The VOC: a European organisation?
The aim of this thesis is to try and formulate a view of VOC warfare that is 'internal' to the VOC. Whereas the world-historical and the historical-anthropological approaches sketched above have led to interesting results, I believe that the general approach they take to early modern colonial warfare does no justice to its complexities. The VOC simply cannot be described as a mere exponent of developments in Europe, nor can it be interpreted in the same terms as the colonialism of the 19th century. After all, when the first Dutch ships rounded the Cape in search of spices, the scramble for Africa, the Maxim gun, Social Darwinism, Rudyard Kipling and the Opium Wars all still lay a good 250 years into the future. As to the goals and institutions of the VOC: these are also in no way comparable to the later colonial empires. Nor could they be: the organizational form of the later European empires was deeply rooted in institutions of the modern nation state, which simply did not exist yet. The VOC was not even a state institution. It was a commercial enterprise, which was granted a state Charter, yet was an entirely separate organizational body.

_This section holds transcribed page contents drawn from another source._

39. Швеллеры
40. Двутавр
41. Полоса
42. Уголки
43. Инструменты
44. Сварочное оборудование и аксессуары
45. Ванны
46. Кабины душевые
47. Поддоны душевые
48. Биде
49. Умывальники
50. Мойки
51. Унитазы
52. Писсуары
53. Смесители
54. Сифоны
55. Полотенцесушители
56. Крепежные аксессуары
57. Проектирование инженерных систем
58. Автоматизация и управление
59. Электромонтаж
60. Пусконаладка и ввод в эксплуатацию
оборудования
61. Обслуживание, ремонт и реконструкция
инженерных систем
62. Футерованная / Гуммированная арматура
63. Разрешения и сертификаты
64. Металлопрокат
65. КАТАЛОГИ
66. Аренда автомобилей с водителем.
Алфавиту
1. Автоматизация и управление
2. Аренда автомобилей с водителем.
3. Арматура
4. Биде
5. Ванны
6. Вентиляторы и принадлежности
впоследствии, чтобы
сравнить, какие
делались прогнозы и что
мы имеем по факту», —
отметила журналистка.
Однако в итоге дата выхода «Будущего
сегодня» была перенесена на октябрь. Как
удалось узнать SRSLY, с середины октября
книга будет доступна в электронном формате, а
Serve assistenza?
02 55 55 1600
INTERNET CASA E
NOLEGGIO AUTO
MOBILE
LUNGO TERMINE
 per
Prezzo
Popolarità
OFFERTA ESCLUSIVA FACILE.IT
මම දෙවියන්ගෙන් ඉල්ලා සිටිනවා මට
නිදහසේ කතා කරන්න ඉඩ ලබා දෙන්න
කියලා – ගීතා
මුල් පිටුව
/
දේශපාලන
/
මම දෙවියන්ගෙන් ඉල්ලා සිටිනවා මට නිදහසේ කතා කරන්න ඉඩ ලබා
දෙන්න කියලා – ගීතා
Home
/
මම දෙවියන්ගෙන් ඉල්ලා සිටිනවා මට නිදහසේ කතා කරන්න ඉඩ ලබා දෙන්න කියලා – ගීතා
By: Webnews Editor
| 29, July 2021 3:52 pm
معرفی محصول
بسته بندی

To make clear the implications of this point, we might borrow a small thought experiment from Black, who states that in a way the most important battles were those that didn't take place. Black himself gives the example of the complete absence of naval battles between the various Asian land empires and the Portuguese fleets, because the land empires were simply thoroughly uninterested in sea power. In the same vein, we might here state that there was never an open war between any Asian party and the Dutch Republic until 1780. Whereas in the nineteenth century, the Parliaments in Europe had a direct influence over, say, the Aceh War, British war efforts in North Africa, or French campaigns in Indochina, the influence that the governmental bodies of the Dutch Republic had in Asia had to go through the VOC and was therefore by definition extremely limited. This VOC was an entirely separate organisation, which, during the first few decades of its existence, developed into an institution of which a good part of the venture wholly took place in Asia, and which was moved by different considerations. Seen in this light, the fact that the VOC was always nominally acting as a representative of the Estates-General, became increasingly hollow in the course of the 17th century. There therefore were no wars between the Dutch Republic and any Asian power in early modern times. There certainly were Europeans fighting in the east in VOC service, but the decisions as to where and whom they were going to fight were usually made in Batavia, by officials that served causes completely different from those of the rulers of the Dutch Republic.
All this made the VOC into a unique institution. It had its own nature, which was defined by the world in which it operated, the organisational form that it had, the goals that it set for itself, and the people that were involved in it. The East-West dichotomy, insofar as it is valid in the early modern period, is in this respect not always a useful analytical tool with regard to it. The VOC cannot be interpreted as a purely European party, and therefore to a large degree eludes notions of a European- Asian military balance, or an exported European military revolution. In order to do justice to the complex body that the VOC was and the forms of warfare in which it was involved, we will have to throw all these notions overboard and look at it in all its specifics.